(Input material begins)

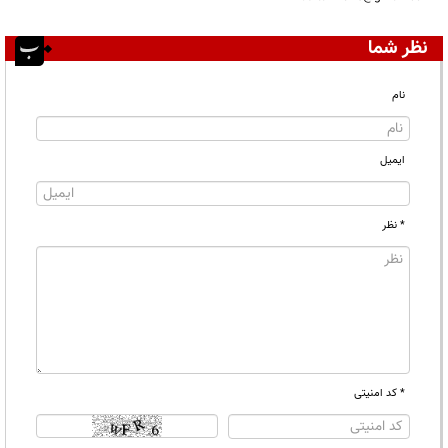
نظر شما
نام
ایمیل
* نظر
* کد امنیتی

(Input material ends)
(Input material begins)

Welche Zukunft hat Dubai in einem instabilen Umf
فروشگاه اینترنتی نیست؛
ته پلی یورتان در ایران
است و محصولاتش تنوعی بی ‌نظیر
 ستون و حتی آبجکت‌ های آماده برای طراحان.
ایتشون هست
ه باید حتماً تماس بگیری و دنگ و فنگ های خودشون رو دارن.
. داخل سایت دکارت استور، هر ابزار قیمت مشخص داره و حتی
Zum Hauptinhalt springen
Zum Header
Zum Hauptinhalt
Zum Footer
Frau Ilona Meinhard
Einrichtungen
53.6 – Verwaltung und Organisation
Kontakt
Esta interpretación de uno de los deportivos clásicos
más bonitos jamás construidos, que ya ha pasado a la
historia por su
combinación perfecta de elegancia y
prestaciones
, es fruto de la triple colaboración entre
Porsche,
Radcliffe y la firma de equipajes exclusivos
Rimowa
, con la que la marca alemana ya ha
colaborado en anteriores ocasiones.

(Input material ends)
(Input material begins)

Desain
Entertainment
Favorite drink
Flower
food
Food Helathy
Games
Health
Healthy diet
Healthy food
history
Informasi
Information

(Input material ends)

◆ To do
Look through the entries above, and wherever a line holds the word "Hauptinhalt", copy it.

◆ Exercise answer
Zum Hauptinhalt springen
Zum Hauptinhalt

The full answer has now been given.